### REQUIRED WORK
Would you please return the lines of the entries below starting at the line that has "This screenshot has height=2576, width=245." and ending at the line that has "The image size is (78, 2576).", both included, exactly as they are?

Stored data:
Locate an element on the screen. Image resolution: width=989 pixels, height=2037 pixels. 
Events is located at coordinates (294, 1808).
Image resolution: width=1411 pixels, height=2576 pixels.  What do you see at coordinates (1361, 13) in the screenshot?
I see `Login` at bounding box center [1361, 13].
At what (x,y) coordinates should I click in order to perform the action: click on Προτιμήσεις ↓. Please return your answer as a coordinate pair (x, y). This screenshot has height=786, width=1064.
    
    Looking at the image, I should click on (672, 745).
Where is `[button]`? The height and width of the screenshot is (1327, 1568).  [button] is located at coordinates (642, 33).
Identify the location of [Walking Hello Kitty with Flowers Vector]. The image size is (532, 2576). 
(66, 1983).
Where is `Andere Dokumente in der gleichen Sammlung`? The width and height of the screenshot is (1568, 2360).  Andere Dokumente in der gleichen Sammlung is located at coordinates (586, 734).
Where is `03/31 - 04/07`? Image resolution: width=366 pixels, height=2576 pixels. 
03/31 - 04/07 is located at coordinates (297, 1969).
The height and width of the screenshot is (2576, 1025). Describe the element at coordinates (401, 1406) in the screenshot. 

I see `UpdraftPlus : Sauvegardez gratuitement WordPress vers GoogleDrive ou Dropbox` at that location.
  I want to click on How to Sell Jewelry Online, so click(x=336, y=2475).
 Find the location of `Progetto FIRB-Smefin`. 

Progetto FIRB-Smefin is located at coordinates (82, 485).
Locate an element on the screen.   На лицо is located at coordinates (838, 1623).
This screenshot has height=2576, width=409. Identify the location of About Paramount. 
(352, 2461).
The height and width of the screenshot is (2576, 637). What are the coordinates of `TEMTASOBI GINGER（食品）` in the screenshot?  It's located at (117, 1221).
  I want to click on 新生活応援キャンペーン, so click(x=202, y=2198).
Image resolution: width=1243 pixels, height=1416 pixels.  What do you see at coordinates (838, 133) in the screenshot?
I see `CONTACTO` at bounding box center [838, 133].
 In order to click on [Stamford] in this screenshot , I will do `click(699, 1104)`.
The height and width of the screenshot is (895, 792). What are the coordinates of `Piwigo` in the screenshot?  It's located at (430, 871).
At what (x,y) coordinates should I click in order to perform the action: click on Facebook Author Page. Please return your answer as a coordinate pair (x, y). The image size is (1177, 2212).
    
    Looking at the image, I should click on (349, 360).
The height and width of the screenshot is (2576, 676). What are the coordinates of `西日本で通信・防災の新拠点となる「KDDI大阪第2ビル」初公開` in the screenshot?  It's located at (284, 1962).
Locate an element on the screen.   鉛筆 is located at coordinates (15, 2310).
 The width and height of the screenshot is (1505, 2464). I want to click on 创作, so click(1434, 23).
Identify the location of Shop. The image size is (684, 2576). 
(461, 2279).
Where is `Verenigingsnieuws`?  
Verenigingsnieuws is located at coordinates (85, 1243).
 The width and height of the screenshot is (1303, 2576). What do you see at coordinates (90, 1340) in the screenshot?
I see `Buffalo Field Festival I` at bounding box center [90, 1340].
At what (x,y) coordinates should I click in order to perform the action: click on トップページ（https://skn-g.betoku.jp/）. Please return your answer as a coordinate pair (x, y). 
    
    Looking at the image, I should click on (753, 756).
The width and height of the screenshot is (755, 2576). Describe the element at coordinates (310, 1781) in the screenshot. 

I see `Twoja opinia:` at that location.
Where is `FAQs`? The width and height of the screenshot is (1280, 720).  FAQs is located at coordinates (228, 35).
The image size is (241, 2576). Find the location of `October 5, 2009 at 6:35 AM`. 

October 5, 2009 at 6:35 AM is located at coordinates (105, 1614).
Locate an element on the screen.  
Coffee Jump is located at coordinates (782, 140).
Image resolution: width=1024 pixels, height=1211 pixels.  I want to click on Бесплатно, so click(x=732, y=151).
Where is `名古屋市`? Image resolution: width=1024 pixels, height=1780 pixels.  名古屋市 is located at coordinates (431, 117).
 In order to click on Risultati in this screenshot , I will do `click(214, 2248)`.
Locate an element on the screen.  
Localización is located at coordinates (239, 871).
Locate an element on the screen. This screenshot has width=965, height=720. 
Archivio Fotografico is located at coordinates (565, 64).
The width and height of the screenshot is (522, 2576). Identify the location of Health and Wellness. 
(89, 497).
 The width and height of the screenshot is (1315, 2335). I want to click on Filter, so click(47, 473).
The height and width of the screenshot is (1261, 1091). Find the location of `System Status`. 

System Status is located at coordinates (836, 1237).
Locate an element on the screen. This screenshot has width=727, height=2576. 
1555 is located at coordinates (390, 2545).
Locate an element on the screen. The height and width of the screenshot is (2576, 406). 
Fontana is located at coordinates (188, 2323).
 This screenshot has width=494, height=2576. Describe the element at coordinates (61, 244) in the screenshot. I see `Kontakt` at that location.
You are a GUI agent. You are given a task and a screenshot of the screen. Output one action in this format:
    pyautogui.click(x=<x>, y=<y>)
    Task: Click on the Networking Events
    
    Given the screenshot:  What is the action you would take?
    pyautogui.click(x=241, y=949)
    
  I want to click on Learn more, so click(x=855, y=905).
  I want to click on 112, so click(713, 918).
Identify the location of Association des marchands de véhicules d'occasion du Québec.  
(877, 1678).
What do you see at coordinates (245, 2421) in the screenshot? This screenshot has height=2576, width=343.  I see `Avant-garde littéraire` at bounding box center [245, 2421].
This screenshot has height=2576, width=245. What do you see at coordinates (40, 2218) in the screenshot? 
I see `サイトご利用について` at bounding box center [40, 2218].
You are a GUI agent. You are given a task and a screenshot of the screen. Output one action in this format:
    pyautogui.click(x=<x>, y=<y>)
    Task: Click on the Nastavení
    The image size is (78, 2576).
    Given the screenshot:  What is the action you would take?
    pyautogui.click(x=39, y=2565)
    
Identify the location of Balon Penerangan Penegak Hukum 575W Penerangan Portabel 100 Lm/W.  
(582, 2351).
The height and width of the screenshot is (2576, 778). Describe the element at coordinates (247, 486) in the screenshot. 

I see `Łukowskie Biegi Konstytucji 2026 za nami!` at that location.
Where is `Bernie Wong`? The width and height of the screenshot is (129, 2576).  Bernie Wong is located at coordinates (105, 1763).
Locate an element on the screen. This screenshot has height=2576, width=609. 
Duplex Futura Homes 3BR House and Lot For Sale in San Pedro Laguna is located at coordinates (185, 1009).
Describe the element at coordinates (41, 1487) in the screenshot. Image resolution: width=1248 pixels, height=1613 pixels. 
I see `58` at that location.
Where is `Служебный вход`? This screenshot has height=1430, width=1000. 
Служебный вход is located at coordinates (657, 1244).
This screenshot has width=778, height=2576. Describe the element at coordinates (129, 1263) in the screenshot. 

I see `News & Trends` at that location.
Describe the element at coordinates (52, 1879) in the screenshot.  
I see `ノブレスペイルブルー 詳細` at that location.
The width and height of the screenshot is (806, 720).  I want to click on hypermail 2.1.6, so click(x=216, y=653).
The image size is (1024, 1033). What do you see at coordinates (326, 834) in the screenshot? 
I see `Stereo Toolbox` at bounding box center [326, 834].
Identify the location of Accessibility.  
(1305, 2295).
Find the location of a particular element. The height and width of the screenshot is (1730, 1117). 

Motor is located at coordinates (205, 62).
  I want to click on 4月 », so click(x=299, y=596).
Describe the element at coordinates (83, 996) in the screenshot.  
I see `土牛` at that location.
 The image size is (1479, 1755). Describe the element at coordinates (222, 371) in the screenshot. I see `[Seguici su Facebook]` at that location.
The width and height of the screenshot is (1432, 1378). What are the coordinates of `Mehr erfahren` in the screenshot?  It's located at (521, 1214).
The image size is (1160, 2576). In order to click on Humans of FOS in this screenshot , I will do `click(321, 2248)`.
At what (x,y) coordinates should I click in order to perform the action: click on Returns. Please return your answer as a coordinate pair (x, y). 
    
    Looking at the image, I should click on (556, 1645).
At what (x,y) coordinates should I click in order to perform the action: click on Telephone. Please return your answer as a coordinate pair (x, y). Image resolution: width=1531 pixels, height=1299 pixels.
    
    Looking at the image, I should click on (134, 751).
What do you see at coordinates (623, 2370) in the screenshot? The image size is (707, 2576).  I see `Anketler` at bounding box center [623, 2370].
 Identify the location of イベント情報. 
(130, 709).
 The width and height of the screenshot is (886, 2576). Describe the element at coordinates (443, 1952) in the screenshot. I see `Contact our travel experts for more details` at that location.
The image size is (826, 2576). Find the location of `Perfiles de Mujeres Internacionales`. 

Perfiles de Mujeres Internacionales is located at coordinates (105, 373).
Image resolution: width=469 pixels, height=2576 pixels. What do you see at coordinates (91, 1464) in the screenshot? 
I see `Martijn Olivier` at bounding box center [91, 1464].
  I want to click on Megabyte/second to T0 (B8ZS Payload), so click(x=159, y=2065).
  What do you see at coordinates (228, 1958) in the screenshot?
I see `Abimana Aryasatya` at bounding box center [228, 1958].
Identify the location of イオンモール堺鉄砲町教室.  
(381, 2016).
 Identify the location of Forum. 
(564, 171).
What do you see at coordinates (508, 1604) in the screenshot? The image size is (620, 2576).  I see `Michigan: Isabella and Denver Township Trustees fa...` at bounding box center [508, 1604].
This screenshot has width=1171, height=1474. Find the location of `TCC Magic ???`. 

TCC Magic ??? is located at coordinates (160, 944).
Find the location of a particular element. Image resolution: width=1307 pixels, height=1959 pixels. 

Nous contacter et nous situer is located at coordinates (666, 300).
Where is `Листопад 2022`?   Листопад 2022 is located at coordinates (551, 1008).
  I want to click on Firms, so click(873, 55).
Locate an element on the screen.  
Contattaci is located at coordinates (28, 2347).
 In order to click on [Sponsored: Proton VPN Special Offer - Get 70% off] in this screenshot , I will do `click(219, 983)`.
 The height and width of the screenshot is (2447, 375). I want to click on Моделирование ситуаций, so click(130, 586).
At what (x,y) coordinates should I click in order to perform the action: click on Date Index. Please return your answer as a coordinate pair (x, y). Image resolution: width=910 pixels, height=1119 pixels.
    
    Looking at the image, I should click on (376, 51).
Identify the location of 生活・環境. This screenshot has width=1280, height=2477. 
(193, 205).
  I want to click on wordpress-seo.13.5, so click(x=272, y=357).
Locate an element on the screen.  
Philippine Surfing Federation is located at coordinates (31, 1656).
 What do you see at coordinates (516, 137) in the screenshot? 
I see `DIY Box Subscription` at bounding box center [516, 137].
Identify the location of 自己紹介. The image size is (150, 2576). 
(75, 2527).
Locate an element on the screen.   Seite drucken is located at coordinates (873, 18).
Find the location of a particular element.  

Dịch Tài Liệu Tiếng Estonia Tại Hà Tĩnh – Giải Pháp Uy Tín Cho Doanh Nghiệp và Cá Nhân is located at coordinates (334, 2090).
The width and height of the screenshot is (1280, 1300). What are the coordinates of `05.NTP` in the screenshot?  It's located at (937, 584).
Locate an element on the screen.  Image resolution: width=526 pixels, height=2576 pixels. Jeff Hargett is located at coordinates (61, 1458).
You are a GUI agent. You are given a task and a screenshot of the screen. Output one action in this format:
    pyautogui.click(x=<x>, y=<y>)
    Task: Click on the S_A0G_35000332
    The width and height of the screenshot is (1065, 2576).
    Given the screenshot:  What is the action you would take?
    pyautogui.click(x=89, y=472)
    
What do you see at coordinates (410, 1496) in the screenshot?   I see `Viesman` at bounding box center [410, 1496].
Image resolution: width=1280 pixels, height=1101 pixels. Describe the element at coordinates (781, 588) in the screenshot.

### RESPONSE
This screenshot has height=2576, width=245. What do you see at coordinates (40, 2218) in the screenshot? 
I see `サイトご利用について` at bounding box center [40, 2218].
You are a GUI agent. You are given a task and a screenshot of the screen. Output one action in this format:
    pyautogui.click(x=<x>, y=<y>)
    Task: Click on the Nastavení
    The image size is (78, 2576).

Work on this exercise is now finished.